Thursday, August 19, 2010

Compound Butters

Since I joined the Preserve the Bounty Challenge late, my first challenge was for week three. I planned on waiting until the end to try weeks one and two. Week two involved preserving things in oil or fat. At first I wasn't sure how this one would work out. I'm not interested in preserving my fresh herbs in pure olive oil. I would never use a product like that. I thought about preserving garlic in oil but then learned about the food safety risks associated to this method of preserving non-acidic foods, like garlic (read about it here. Scroll to the bottom). I was pleased to learn that compound butters, that is butter mixed with fresh herbs and other seasonings, is considered a way of preserving fresh foods. Perfect! I love butter (as you may have noticed), and I have an abundance of herbs in my garden. I decided to do a double challenge to start and complete weeks two and three in only one week. Time to get creative and whip up some fun, festive and flavourful compound butters!

See a good tutorial on the Tasty Kitchen Blog.

Jenny, from The Nourished Kitchen (the site hosting the Preserve the Bounty Challenge), has a great recipe for Wild Mushroom Butter.

Just take softened, unsalted butter and blend together with herbs and seasonings of your choice. I made my compound butters in quarter cup portions (four portions per large block of butter) as this was easiest to work with and I get to make four different varieties at a time! To the butter I added about a tablespoon or two of fresh chopped herbs, or a teaspoon or two of zest or spices. The measurements are completely arbitrary. Add as much as you want. You cannot screw this one up! Check the Tasty Kitchen Blog for tips on rolling the butter once blended. As a food safety tip, I read that you should add a half teaspoon of lemon juice or other acid to the mix to ensure there is no bad bacteria. Fat promotes the growth of botulism bacteria in non-acidic foods, so if you are adding garlic to your butter, make sure you add a splash of lemon juice just to be safe.

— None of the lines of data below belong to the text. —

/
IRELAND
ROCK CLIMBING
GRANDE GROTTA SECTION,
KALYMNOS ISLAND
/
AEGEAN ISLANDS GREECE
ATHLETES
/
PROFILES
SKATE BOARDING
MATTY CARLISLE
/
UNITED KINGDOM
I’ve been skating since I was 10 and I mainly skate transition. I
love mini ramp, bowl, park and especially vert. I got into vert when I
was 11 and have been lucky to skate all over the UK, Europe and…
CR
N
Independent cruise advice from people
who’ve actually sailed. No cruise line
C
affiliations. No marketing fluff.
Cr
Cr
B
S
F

It's also recommended to keep butters refrigerated or frozen at all times. Do not leave out at room temperature longer than it takes to use it up! As well, if you try any of the cheese butters, do not make more than you can use within a week. The other butters will keep well in the refrigerator for several months and even longer in the freezer.

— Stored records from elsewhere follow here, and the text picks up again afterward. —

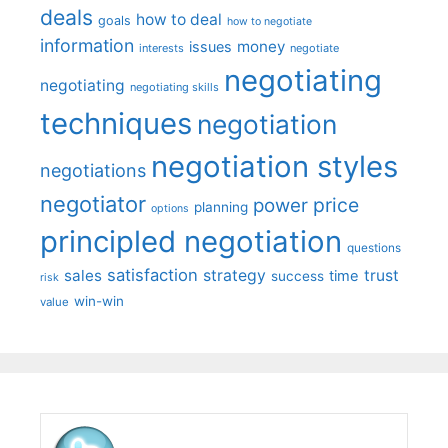
deals
how to deal
goals
how to negotiate
information
money
issues
interests
negotiate
negotiating
negotiating
negotiating skills
techniques
negotiation
negotiation styles
negotiations
negotiator
price
power
planning
options
principled negotiation
questions
satisfaction
sales
strategy
trust
time
success
risk
win-win
value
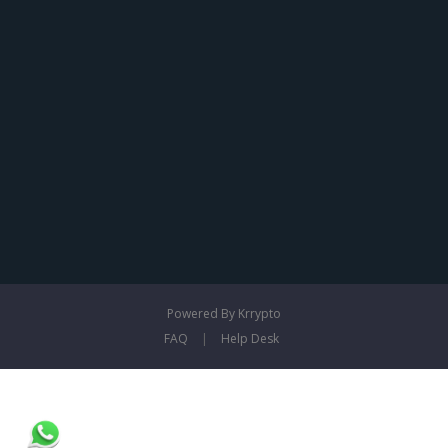
Powered By Krrypto
FAQ
|
Help Desk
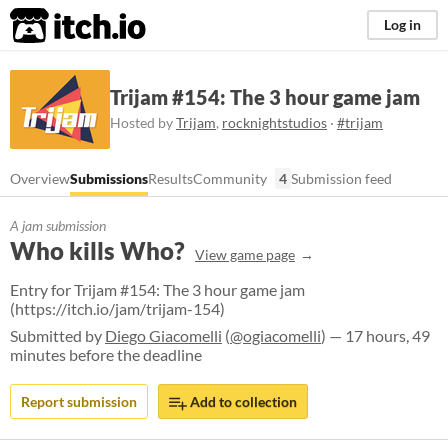
itch.io
Log in
Trijam #154: The 3 hour game jam
Hosted by
Trijam
,
rocknightstudios
·
#trijam
Overview
Submissions
Results
Community
4
Submission feed
A jam submission
Who kills Who?
View game page
Entry for Trijam #154: The 3 hour game jam
(https://itch.io/jam/trijam-154)
Submitted by
Diego Giacomelli
(
@ogiacomelli
) — 17 hours, 49
minutes before the deadline
Report submission
Add to collection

Chive & Cracked Pepper Butter: Fresh chives, chopped fine and a few good twists of fresh cracked pepper. Great on steak or vegetables! (pictured right)

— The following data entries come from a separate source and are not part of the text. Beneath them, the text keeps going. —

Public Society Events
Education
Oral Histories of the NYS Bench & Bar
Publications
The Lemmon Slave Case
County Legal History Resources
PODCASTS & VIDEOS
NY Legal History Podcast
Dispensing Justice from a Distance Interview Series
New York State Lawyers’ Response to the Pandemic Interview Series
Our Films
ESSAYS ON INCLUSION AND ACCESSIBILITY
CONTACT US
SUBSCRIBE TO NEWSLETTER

Lemony Basil Butter: Fresh lemon basil, chopped and the zest of one lemon. Alternatively use regular basil. Awesome for fish and seafood (pictured middle)

Garlic & Parsley Butter: Fresh chopped Italian parsley and 3-4 cloves of garlic, minced. You may want to lightly sauté your garlic for a more mild flavour. For this one I used a half cup of butter because I figured I would use it more than the other two. Perfect for bread, seafood, steak, baked potatoes or anything! (pictured left)

Blue Cheese Butter: Crumbled blue cheese and a pinch of salt. Awesome on steak.

Three Cheese Butter: Just like the one served on baked potatoes at The Keg. Fresh grated Parmesan, Asiago and cream cheese, Boursin or Laughing Cow.

Steakhouse Butter: Lightly sauté minced shallots, garlic and parsley then cream into butter with a dash of Worcestershire sauce and lemon juice.

What compound butter combinations can you come up with?


  1. I love the idea of that wild mushroom butter you posted the link to. Sounds like the perfect steak of vegetable accompaniment. A cheesy garlic butter would be good, as would a lemon dill butter. Or perhaps something with a chili kick :) Really, you can't go wrong when you have butter involve.